Juegos de guerra
Una de las cuestiones a las que se recurre para significar el cambio de los tiempos es la disminución de la autoridad familiar sobre las conductas de los hijos. Al miedo que inspiraban los padres de otras generaciones le ha sustituido ahora una falta de respeto hacia los mismos casi escandalosa. Esta apreciación se trasforma en sentimiento cuando uno mismo tiene hijos y va percibiendo, con el tiempo, que el control que puede ejercer sobre la vida de ellos no es sólo menor, sino que la pérdida acontece a edades cada vez más prematuras.
Los padres y las madres de hoy en día aceptan resignados las extravagancias de sus adolescentes, ya sea llenarse la oreja de aros de acero o desaparecer de casa durante todo el fin de semana. Lo peor es que a estos notables gestos de autonomía personal no les acompañan los mismos gestos de autonomía económica. En general, los hijos de hoy quieren hacer su vida, pero, con un encomiable sentido del ahorro, prefieren hacerla con el dinero de sus padres. Es una melancólica certidumbre, pero los esfuerzos de tantas familias para comprar un coche o una segunda vivienda traerán como efecto, más que consolidar la convivencia familiar, proporcionar a cualquier adolescente desafecto mejores medios para organizar sus propias fiestas o habilitar un entorno agradable a su primera experiencia sexual.
En la sociedad occidental, los adultos se han resignado a este estado de cosas, del mismo modo que los jóvenes están decididos a aprovecharse de la claudicación jerárquica. Pero también en esto, como en todo, Euskadi mantiene sus particularidades. Aquí tenemos un sector de juventud muy militante, de modo que el patrimonio de sus padres acaba convirtiéndose no ya en una oportunidad para la diversión sino, paradójicamente, en un involuntario soporte para sus sueños violentos.

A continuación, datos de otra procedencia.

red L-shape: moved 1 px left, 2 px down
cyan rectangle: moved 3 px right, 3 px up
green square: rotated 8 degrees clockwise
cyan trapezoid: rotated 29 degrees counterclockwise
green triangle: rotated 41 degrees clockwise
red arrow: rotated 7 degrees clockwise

El trágico atentado en el puerto de Herrera, que se ha saldado con un etarra muerto y dos ertzainas gravemente heridos, se ha convertido en un patético ejemplo de ese estado de cosas. A la sociología general sobre la juventud se le une la cada vez menor operatividad de ETA dando lugar a sucesos terribles, pero que guardan una vertiente tragicómica. En el atentado perpetrado por Otazua y Mardones la situación de dependencia familiar llegaba hasta el extremo. Ambos jóvenes vivían en casa de sus padres. El atentado se prepara en la casa de veraneo de los padres de uno de ellos. Se utiliza como arma una escopeta, una de tantas escopetas del padre cazador. También estaba preparada la huida en un coche ya identificado, el coche de una de las madres. Gran ahorro para la organización, y gran pérdida para una familia, una pérdida que no es la casa, ni el coche, ni la escopeta, sino la vida de su hijo.
Así como en Europa el patrimonio familiar se pone a disposición de los hijos para organizar fiestas sin alquiler de local o para follar con más facilidades, en Euskadi el patrimonio familiar, el de tantos padres y madres pusilánimes, se pone a disposición del terror. Muchachos que aún no han ganado un euro trabajando utilizan los bienes de sus padres para preparar un atentado. Es una nueva clase de jóvenes que no se aprovechan de su familia para disfrutar sino para matar, y padres que se han pasado la vida trabajando acaban viendo cómo su patrimonio acaba al servicio de los caprichos de un hijo, en este caso, el de jugar a terrorista.
Los atentados de ETA ya no están en manos de militantes endurecidos, sino de chicos que deberían estar en el coche de sus padres, sí, pero acariciando a una chica. Quizás el siguiente comentario no esté en línea con las más modernas técnicas pedagógicas pero, a la vista del perfil de terrorista que se impone en los últimos años, más que mejorar los medios de las fuerzas de orden público convendría que los padres recuperaran algo de su autoridad tradicional. Porque mucho ahorraríamos también si a ciertos niños sus padres les hubieran corregido severamente a tiempo.